*** Opening of Data shown ***

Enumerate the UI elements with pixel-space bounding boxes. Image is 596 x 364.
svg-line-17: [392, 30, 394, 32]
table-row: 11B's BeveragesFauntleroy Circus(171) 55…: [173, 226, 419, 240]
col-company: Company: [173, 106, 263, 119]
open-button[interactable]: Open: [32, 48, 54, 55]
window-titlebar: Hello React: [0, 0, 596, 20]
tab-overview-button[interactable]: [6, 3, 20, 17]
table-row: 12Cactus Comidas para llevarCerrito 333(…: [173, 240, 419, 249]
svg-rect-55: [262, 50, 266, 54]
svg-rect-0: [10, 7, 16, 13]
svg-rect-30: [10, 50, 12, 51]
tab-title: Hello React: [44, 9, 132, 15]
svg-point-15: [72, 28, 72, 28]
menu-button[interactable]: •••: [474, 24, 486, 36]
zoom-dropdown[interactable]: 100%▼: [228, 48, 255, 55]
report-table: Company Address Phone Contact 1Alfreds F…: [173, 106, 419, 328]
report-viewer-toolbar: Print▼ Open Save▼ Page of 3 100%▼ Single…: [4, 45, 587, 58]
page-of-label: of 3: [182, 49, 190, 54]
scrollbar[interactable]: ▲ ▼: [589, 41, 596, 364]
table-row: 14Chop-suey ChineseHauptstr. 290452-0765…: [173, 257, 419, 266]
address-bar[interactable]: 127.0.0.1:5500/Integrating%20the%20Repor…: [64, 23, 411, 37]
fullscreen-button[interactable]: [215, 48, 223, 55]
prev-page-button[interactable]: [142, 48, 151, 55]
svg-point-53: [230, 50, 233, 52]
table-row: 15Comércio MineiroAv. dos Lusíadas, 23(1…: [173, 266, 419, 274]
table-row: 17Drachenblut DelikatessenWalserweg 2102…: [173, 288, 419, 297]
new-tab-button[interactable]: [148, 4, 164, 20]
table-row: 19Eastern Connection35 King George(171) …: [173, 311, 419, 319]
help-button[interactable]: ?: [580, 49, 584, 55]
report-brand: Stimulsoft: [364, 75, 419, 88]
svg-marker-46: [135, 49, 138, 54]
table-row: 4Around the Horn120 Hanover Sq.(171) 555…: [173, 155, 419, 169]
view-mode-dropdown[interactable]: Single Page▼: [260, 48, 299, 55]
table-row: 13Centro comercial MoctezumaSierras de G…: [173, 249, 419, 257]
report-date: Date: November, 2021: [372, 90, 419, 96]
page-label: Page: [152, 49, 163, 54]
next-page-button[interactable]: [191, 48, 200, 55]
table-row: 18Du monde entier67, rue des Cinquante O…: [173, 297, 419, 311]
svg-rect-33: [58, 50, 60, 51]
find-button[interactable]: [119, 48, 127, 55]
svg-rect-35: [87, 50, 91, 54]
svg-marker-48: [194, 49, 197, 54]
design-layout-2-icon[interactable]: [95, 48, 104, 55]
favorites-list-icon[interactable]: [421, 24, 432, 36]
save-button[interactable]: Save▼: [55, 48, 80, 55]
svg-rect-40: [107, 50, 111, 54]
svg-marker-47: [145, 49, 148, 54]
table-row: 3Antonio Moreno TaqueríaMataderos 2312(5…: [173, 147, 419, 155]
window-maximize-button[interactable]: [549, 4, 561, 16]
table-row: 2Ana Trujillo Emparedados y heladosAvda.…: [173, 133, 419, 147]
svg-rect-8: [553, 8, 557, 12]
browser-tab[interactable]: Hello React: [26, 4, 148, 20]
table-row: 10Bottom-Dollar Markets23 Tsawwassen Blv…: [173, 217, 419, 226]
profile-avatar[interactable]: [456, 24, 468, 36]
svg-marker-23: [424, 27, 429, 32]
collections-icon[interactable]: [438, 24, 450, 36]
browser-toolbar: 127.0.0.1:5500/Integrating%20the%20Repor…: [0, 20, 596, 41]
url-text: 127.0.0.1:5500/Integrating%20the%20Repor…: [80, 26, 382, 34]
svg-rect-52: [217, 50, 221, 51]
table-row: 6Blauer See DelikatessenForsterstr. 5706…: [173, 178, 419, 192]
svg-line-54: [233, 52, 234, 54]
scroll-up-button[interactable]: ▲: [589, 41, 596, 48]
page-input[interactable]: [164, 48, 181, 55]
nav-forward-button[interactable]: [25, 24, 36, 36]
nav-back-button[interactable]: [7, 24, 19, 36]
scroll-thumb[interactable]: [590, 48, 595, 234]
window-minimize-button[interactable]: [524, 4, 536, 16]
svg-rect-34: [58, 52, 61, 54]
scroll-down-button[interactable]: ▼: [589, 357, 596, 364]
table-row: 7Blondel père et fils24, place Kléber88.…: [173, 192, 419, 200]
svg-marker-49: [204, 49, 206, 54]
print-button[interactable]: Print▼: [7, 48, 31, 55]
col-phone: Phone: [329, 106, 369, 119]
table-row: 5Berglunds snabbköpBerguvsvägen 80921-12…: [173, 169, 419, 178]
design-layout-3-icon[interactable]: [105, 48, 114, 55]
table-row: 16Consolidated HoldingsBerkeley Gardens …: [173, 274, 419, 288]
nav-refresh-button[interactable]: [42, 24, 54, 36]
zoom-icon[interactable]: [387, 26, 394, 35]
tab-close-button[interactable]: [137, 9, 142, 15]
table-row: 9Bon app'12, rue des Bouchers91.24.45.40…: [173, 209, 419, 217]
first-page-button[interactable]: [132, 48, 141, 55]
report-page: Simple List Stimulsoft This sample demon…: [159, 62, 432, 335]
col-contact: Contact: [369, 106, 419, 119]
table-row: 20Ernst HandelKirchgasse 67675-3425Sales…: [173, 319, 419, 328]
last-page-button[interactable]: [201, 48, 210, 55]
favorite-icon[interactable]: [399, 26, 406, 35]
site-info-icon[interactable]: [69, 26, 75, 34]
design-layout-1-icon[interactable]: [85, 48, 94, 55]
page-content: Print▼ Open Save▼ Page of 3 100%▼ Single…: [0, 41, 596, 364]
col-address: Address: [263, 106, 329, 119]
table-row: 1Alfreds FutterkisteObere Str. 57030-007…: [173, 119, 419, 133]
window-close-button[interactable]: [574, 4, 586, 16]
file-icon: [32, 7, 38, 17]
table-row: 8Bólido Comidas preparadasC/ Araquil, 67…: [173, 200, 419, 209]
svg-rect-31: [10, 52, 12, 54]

*** Close of Data shown ***

**Your instructions:**
Word for word, give the records again.

**Answer to this exercise:**
Enumerate the UI elements with pixel-space bounding boxes. Image is 596 x 364.
svg-line-17: [392, 30, 394, 32]
table-row: 11B's BeveragesFauntleroy Circus(171) 55…: [173, 226, 419, 240]
col-company: Company: [173, 106, 263, 119]
open-button[interactable]: Open: [32, 48, 54, 55]
window-titlebar: Hello React: [0, 0, 596, 20]
tab-overview-button[interactable]: [6, 3, 20, 17]
table-row: 12Cactus Comidas para llevarCerrito 333(…: [173, 240, 419, 249]
svg-rect-55: [262, 50, 266, 54]
svg-rect-0: [10, 7, 16, 13]
svg-rect-30: [10, 50, 12, 51]
tab-title: Hello React: [44, 9, 132, 15]
svg-point-15: [72, 28, 72, 28]
menu-button[interactable]: •••: [474, 24, 486, 36]
zoom-dropdown[interactable]: 100%▼: [228, 48, 255, 55]
report-table: Company Address Phone Contact 1Alfreds F…: [173, 106, 419, 328]
report-viewer-toolbar: Print▼ Open Save▼ Page of 3 100%▼ Single…: [4, 45, 587, 58]
page-of-label: of 3: [182, 49, 190, 54]
scrollbar[interactable]: ▲ ▼: [589, 41, 596, 364]
table-row: 14Chop-suey ChineseHauptstr. 290452-0765…: [173, 257, 419, 266]
address-bar[interactable]: 127.0.0.1:5500/Integrating%20the%20Repor…: [64, 23, 411, 37]
fullscreen-button[interactable]: [215, 48, 223, 55]
prev-page-button[interactable]: [142, 48, 151, 55]
svg-point-53: [230, 50, 233, 52]
table-row: 15Comércio MineiroAv. dos Lusíadas, 23(1…: [173, 266, 419, 274]
table-row: 17Drachenblut DelikatessenWalserweg 2102…: [173, 288, 419, 297]
new-tab-button[interactable]: [148, 4, 164, 20]
table-row: 19Eastern Connection35 King George(171) …: [173, 311, 419, 319]
help-button[interactable]: ?: [580, 49, 584, 55]
report-brand: Stimulsoft: [364, 75, 419, 88]
svg-marker-46: [135, 49, 138, 54]
table-row: 4Around the Horn120 Hanover Sq.(171) 555…: [173, 155, 419, 169]
view-mode-dropdown[interactable]: Single Page▼: [260, 48, 299, 55]
table-row: 13Centro comercial MoctezumaSierras de G…: [173, 249, 419, 257]
report-date: Date: November, 2021: [372, 90, 419, 96]
page-label: Page: [152, 49, 163, 54]
next-page-button[interactable]: [191, 48, 200, 55]
table-row: 18Du monde entier67, rue des Cinquante O…: [173, 297, 419, 311]
svg-rect-33: [58, 50, 60, 51]
find-button[interactable]: [119, 48, 127, 55]
svg-rect-35: [87, 50, 91, 54]
svg-marker-48: [194, 49, 197, 54]
design-layout-2-icon[interactable]: [95, 48, 104, 55]
favorites-list-icon[interactable]: [421, 24, 432, 36]
save-button[interactable]: Save▼: [55, 48, 80, 55]
svg-rect-40: [107, 50, 111, 54]
svg-marker-47: [145, 49, 148, 54]
table-row: 3Antonio Moreno TaqueríaMataderos 2312(5…: [173, 147, 419, 155]
window-maximize-button[interactable]: [549, 4, 561, 16]
table-row: 2Ana Trujillo Emparedados y heladosAvda.…: [173, 133, 419, 147]
svg-rect-8: [553, 8, 557, 12]
browser-tab[interactable]: Hello React: [26, 4, 148, 20]
table-row: 10Bottom-Dollar Markets23 Tsawwassen Blv…: [173, 217, 419, 226]
profile-avatar[interactable]: [456, 24, 468, 36]
svg-marker-23: [424, 27, 429, 32]
collections-icon[interactable]: [438, 24, 450, 36]
browser-toolbar: 127.0.0.1:5500/Integrating%20the%20Repor…: [0, 20, 596, 41]
url-text: 127.0.0.1:5500/Integrating%20the%20Repor…: [80, 26, 382, 34]
svg-rect-52: [217, 50, 221, 51]
table-row: 6Blauer See DelikatessenForsterstr. 5706…: [173, 178, 419, 192]
svg-line-54: [233, 52, 234, 54]
scroll-up-button[interactable]: ▲: [589, 41, 596, 48]
page-input[interactable]: [164, 48, 181, 55]
nav-forward-button[interactable]: [25, 24, 36, 36]
nav-back-button[interactable]: [7, 24, 19, 36]
scroll-thumb[interactable]: [590, 48, 595, 234]
window-minimize-button[interactable]: [524, 4, 536, 16]
svg-rect-34: [58, 52, 61, 54]
scroll-down-button[interactable]: ▼: [589, 357, 596, 364]
table-row: 7Blondel père et fils24, place Kléber88.…: [173, 192, 419, 200]
svg-marker-49: [204, 49, 206, 54]
print-button[interactable]: Print▼: [7, 48, 31, 55]
col-phone: Phone: [329, 106, 369, 119]
table-row: 5Berglunds snabbköpBerguvsvägen 80921-12…: [173, 169, 419, 178]
design-layout-3-icon[interactable]: [105, 48, 114, 55]
table-row: 16Consolidated HoldingsBerkeley Gardens …: [173, 274, 419, 288]
nav-refresh-button[interactable]: [42, 24, 54, 36]
zoom-icon[interactable]: [387, 26, 394, 35]
tab-close-button[interactable]: [137, 9, 142, 15]
table-row: 9Bon app'12, rue des Bouchers91.24.45.40…: [173, 209, 419, 217]
first-page-button[interactable]: [132, 48, 141, 55]
report-page: Simple List Stimulsoft This sample demon…: [159, 62, 432, 335]
col-contact: Contact: [369, 106, 419, 119]
table-row: 20Ernst HandelKirchgasse 67675-3425Sales…: [173, 319, 419, 328]
last-page-button[interactable]: [201, 48, 210, 55]
favorite-icon[interactable]: [399, 26, 406, 35]
site-info-icon[interactable]: [69, 26, 75, 34]
design-layout-1-icon[interactable]: [85, 48, 94, 55]
page-content: Print▼ Open Save▼ Page of 3 100%▼ Single…: [0, 41, 596, 364]
col-address: Address: [263, 106, 329, 119]
table-row: 1Alfreds FutterkisteObere Str. 57030-007…: [173, 119, 419, 133]
window-close-button[interactable]: [574, 4, 586, 16]
file-icon: [32, 7, 38, 17]
table-row: 8Bólido Comidas preparadasC/ Araquil, 67…: [173, 200, 419, 209]
svg-rect-31: [10, 52, 12, 54]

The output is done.